▶ EXERCISE DIRECTIONS
From the listing below, set down exactly the lines between the one holding "uma obra que" and the one holding "questões sociais e", inclusive. No other line is wanted.

START DATA SHOWN

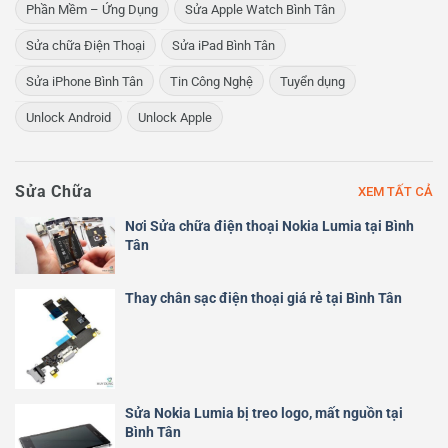
Phần Mềm – Ứng Dụng
Sửa Apple Watch Bình Tân
Sửa chữa Điện Thoại
Sửa iPad Bình Tân
Sửa iPhone Bình Tân
Tin Công Nghệ
Tuyển dụng
Unlock Android
Unlock Apple
Sửa Chữa
XEM TẤT CẢ
Nơi Sửa chữa điện thoại Nokia Lumia tại Bình
Tân
Thay chân sạc điện thoại giá rẻ tại Bình Tân
Sửa Nokia Lumia bị treo logo, mất nguồn tại
Bình Tân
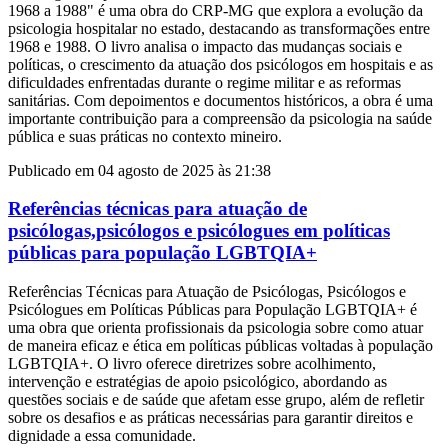
1968 a 1988" é uma obra do CRP-MG que explora a evolução da
psicologia hospitalar no estado, destacando as transformações entre
1968 e 1988. O livro analisa o impacto das mudanças sociais e
políticas, o crescimento da atuação dos psicólogos em hospitais e as
dificuldades enfrentadas durante o regime militar e as reformas
sanitárias. Com depoimentos e documentos históricos, a obra é uma
importante contribuição para a compreensão da psicologia na saúde
pública e suas práticas no contexto mineiro.
Publicado em 04 agosto de 2025 às 21:38
Referências técnicas para atuação de
psicólogas,psicólogos e psicólogues em políticas
públicas para população LGBTQIA+
Referências Técnicas para Atuação de Psicólogas, Psicólogos e
Psicólogues em Políticas Públicas para População LGBTQIA+ é
uma obra que orienta profissionais da psicologia sobre como atuar
de maneira eficaz e ética em políticas públicas voltadas à população
LGBTQIA+. O livro oferece diretrizes sobre acolhimento,
intervenção e estratégias de apoio psicológico, abordando as
questões sociais e de saúde que afetam esse grupo, além de refletir
sobre os desafios e as práticas necessárias para garantir direitos e
dignidade a essa comunidade.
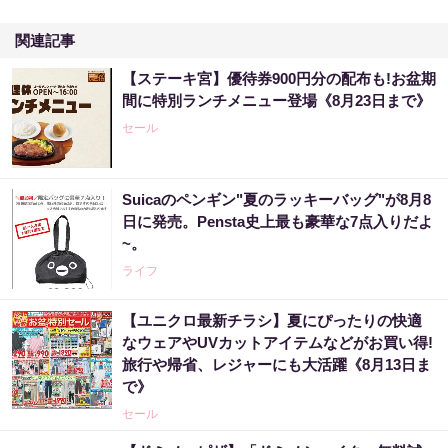
関連記事
【ステーキ宮】優待券900円分の配布も!お盆期
間に特別ランチメニュー登場《8月23日まで》
セール
Suicaのペンギン"夏のラッキーバッグ"が8月8
日に発売。Pensta史上最も豪華な7点入りだよ
~。
ライフ
【ユニクロ最新チラシ】夏にぴったりの快適
なウェアやUVカットアイテムなどがお買い得!
旅行や帰省、レジャーにも大活躍《8月13日ま
で》
セール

END DATA SHOWN

▶ ANSWER FOR THIS EXERCISE
uma obra que orienta profissionais da psicologia sobre como atuar
de maneira eficaz e ética em políticas públicas voltadas à população
LGBTQIA+. O livro oferece diretrizes sobre acolhimento,
intervenção e estratégias de apoio psicológico, abordando as
questões sociais e de saúde que afetam esse grupo, além de refletir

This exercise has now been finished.